The TTAB sustained the opposition, thus refusing to register the Paw Mark.  The TTAB found that the similarity of the marks pointed to a likelihood of confusion, and that the number and nature of similar marks in use was a neutral factor.

Similarity of the Marks:  The Court cited to authority holding that when a mark contains both words and design, the verbal portion of the mark is the one most likely to indicate origin of the goods, but that similarity of marks must be considered on a case-by-case basis.  The TTAB recognized that the word “KELME” in the Kelme Mark created a visual and phonetic impression that was absent from the Paw Mark.  The TTAB found, however, that the word KELME was not sufficient to overcome the likelihood of confusion caused by the substantial similarities of the paw print elements of both marks.  To support this conclusion, the TTAB stated that “[c]ompanies that use marks consisting of a word plus a logo often display their logos alone, unaccompanied by the literal portion of their trademarks.”

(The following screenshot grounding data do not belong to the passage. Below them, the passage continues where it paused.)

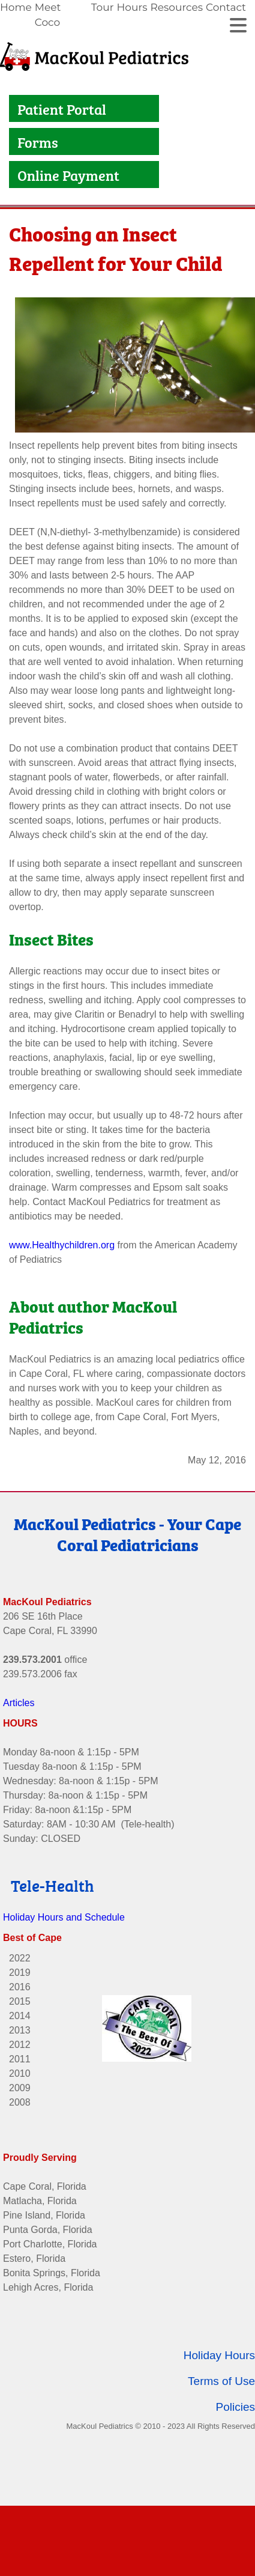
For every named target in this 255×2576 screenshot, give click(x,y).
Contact (226, 7)
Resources (176, 7)
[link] (17, 15)
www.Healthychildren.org (62, 1239)
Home (16, 7)
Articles (18, 1697)
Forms (37, 141)
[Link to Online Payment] (14, 174)
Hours (131, 7)
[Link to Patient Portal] (14, 108)
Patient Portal (63, 108)
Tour (102, 7)
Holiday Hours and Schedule (64, 1911)
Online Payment (69, 174)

The Court found that the TTAB erred in essentially disregarding the word KELME in the Kelme Mark.  In doing so, the TTAB failed to consider the marks as a whole.  The Court further found that the TTAB’s statement that logos in composite marks are often displayed alone cannot support ignoring the word element of the mark without providing some rational basis for doing so.

Strength of the cited Kelme Mark:  In the Opposition, Jack Wolfskin submitted evidence of numerous other marks that include a paw print that have been registered and used in connection with clothing.  The TTAB considered the evidence, but disregarded most of it on the ground that it consisted of secondary source indicators: either because the paw print design was used to identify a school or sports team rather than identifying an apparel or sporting goods company, or because it was used as a secondary source indicator for business offering pet-related goods and services.  The TTAB reviewed the remainder of the evidence and found sufficient differences in the designs to distinguish them from the Kelme Mark. 

The court found the TTAB did not give proper consideration to Jack Wolfskin’s evidence as to the strength of the Kelme Mark.  As the court explained in its recent ruling in Juice Generation, Inc., v. GS Enterprises, LLC, (case no. 14-1853, Fed. Cir. July 20, 2015), extensive evidence of third-party use and registrations is “powerful on its face,” even where the specific extent and impact of the usage has not been established.   The court found that the volume of evidence submitted by Applicant suggested consumers are conditioned to look for differences between paw-print designs to determine the source of a product.  

The Court concluded that the evidence indicates the paw print portion of the Kelme Mark is relatively weak and that the TTAB’s ruling that there is likelihood of confusion cannot be sustained. 

Jack Wolfskin Ausrustung fur Draussen GmbH & Co., KGaA v. New Millennium Sports SLU, Case No. 14-1789, (Fed. Cir. August 2015).